SOURCE MATERIAL section start
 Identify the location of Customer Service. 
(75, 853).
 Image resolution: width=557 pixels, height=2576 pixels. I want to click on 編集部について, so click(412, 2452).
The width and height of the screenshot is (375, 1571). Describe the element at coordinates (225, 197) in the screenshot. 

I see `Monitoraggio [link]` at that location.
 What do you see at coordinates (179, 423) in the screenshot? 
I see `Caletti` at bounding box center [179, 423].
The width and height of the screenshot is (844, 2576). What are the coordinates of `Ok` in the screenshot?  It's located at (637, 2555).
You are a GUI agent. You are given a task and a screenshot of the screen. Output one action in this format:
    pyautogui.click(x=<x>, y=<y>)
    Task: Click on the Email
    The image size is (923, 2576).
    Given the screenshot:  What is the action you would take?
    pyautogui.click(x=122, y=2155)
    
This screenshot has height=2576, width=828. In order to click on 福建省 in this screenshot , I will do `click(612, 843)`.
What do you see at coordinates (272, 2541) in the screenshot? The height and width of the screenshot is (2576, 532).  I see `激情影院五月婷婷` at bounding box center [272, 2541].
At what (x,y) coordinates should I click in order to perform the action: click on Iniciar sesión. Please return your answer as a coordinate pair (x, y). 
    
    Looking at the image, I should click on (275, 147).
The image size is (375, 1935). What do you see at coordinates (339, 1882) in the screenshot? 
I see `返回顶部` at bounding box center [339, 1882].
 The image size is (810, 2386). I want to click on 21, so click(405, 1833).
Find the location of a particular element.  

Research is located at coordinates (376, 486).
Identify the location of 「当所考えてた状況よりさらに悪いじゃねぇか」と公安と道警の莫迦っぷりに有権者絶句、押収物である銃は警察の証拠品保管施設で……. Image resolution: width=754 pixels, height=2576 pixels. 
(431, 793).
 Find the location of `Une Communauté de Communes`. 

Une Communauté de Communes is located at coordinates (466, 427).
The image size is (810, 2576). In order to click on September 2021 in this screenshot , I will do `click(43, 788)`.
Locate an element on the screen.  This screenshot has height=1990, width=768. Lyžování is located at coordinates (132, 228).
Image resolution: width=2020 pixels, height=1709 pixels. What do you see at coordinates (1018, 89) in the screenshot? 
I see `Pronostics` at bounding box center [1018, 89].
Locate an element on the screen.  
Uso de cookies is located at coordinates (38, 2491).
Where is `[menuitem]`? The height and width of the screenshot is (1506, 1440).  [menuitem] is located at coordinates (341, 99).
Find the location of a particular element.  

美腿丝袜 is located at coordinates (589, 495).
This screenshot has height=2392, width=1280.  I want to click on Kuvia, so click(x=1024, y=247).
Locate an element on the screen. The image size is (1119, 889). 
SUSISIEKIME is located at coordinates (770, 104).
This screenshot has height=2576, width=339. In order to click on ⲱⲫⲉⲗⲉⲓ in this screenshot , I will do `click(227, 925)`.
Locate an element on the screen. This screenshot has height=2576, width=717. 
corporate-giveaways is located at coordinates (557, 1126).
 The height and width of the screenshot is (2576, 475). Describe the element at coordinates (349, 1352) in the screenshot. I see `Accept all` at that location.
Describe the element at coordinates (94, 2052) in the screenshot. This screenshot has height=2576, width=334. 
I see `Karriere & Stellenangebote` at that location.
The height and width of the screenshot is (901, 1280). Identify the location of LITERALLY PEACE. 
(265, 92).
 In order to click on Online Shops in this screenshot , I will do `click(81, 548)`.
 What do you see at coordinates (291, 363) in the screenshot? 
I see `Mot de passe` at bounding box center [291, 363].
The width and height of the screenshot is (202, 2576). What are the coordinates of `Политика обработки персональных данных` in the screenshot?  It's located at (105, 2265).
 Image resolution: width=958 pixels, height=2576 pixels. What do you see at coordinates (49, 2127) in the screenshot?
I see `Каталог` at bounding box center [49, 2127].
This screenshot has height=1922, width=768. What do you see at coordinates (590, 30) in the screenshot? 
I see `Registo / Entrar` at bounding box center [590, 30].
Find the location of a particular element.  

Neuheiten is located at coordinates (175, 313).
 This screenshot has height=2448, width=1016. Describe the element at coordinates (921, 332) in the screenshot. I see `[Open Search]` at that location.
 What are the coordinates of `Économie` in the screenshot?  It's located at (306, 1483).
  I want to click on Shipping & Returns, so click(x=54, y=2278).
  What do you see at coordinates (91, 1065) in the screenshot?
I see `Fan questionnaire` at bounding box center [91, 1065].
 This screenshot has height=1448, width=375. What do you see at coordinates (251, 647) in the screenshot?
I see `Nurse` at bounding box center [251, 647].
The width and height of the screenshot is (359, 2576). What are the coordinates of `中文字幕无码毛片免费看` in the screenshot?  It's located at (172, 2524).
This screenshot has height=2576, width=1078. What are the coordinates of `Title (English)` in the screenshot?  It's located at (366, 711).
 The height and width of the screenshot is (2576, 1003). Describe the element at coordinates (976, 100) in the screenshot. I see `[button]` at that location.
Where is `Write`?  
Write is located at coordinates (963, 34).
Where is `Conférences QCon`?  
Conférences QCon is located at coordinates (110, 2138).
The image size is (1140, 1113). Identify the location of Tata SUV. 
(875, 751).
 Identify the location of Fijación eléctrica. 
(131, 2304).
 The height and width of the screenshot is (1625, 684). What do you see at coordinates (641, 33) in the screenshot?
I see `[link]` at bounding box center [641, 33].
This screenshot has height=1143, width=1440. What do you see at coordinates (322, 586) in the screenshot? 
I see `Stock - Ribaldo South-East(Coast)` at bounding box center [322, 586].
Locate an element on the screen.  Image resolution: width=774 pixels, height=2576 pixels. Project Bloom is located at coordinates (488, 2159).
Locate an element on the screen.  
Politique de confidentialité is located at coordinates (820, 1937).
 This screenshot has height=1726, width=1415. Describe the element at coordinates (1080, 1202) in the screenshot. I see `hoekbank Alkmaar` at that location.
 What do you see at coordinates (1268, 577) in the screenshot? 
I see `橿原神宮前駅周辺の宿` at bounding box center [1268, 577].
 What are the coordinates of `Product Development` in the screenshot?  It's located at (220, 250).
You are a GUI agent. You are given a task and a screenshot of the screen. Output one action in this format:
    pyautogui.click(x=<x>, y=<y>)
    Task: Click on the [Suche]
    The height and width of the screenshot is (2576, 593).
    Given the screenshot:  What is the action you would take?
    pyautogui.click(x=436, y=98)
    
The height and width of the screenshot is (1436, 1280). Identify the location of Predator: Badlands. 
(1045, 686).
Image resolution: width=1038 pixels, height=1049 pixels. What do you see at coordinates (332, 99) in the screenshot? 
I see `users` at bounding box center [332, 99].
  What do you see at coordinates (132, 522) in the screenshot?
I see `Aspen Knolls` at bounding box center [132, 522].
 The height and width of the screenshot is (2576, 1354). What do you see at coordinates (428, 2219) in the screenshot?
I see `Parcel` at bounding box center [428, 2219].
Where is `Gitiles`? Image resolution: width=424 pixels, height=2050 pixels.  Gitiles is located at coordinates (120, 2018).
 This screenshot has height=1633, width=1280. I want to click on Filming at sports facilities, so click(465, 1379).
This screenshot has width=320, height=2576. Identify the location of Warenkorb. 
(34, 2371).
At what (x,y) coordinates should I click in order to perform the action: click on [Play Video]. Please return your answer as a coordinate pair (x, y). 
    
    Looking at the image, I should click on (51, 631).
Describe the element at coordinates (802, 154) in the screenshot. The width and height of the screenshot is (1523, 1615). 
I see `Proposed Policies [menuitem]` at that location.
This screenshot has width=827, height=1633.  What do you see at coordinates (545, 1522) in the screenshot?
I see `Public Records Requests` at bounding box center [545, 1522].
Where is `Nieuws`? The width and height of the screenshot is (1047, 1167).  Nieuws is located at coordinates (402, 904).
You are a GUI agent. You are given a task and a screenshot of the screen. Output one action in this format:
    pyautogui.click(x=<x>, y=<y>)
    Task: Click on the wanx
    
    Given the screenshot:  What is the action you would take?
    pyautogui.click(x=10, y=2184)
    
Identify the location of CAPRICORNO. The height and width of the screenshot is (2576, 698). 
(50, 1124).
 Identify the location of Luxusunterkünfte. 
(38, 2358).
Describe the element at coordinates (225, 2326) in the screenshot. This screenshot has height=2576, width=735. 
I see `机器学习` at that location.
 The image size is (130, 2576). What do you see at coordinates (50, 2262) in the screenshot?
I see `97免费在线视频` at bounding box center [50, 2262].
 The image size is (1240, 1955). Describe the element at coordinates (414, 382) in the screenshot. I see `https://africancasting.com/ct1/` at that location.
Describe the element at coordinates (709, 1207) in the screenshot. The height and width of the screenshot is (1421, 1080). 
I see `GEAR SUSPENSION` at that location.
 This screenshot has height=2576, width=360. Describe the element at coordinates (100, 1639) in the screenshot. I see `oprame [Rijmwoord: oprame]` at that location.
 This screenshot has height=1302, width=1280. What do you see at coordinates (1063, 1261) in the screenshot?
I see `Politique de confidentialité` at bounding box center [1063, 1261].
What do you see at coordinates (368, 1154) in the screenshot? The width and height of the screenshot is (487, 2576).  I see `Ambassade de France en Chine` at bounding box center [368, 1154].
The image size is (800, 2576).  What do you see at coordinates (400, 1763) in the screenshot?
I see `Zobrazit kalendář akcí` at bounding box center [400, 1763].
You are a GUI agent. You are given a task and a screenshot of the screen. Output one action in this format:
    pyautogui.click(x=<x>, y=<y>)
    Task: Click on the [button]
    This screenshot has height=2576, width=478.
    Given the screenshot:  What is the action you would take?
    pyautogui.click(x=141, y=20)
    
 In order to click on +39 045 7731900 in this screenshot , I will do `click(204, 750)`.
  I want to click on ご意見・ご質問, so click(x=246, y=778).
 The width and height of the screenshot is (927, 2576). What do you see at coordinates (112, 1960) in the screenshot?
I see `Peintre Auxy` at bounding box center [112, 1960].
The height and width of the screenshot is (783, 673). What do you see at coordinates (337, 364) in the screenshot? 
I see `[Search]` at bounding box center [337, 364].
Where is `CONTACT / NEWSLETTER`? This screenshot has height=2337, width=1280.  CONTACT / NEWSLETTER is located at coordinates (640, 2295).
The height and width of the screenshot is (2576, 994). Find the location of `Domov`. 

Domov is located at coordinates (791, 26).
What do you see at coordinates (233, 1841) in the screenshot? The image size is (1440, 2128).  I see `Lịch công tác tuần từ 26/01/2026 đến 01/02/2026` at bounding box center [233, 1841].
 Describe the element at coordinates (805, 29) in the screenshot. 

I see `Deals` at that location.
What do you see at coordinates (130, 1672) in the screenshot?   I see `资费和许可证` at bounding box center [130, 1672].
SOURCE MATERIAL section end
**WORK ITEM**: Given the records above, reproduce precisely and only the lines between the line holding "What do you see at coordinates (272, 2541)" and the line holding "The image size is (810, 2576).", inclusive.

**SOLUTION TO THE EXERCISE**:
What do you see at coordinates (272, 2541) in the screenshot? The height and width of the screenshot is (2576, 532).  I see `激情影院五月婷婷` at bounding box center [272, 2541].
At what (x,y) coordinates should I click in order to perform the action: click on Iniciar sesión. Please return your answer as a coordinate pair (x, y). 
    
    Looking at the image, I should click on (275, 147).
The image size is (375, 1935). What do you see at coordinates (339, 1882) in the screenshot? 
I see `返回顶部` at bounding box center [339, 1882].
 The image size is (810, 2386). I want to click on 21, so click(405, 1833).
Find the location of a particular element.  

Research is located at coordinates (376, 486).
Identify the location of 「当所考えてた状況よりさらに悪いじゃねぇか」と公安と道警の莫迦っぷりに有権者絶句、押収物である銃は警察の証拠品保管施設で……. Image resolution: width=754 pixels, height=2576 pixels. 
(431, 793).
 Find the location of `Une Communauté de Communes`. 

Une Communauté de Communes is located at coordinates (466, 427).
The image size is (810, 2576). In order to click on September 2021 in this screenshot , I will do `click(43, 788)`.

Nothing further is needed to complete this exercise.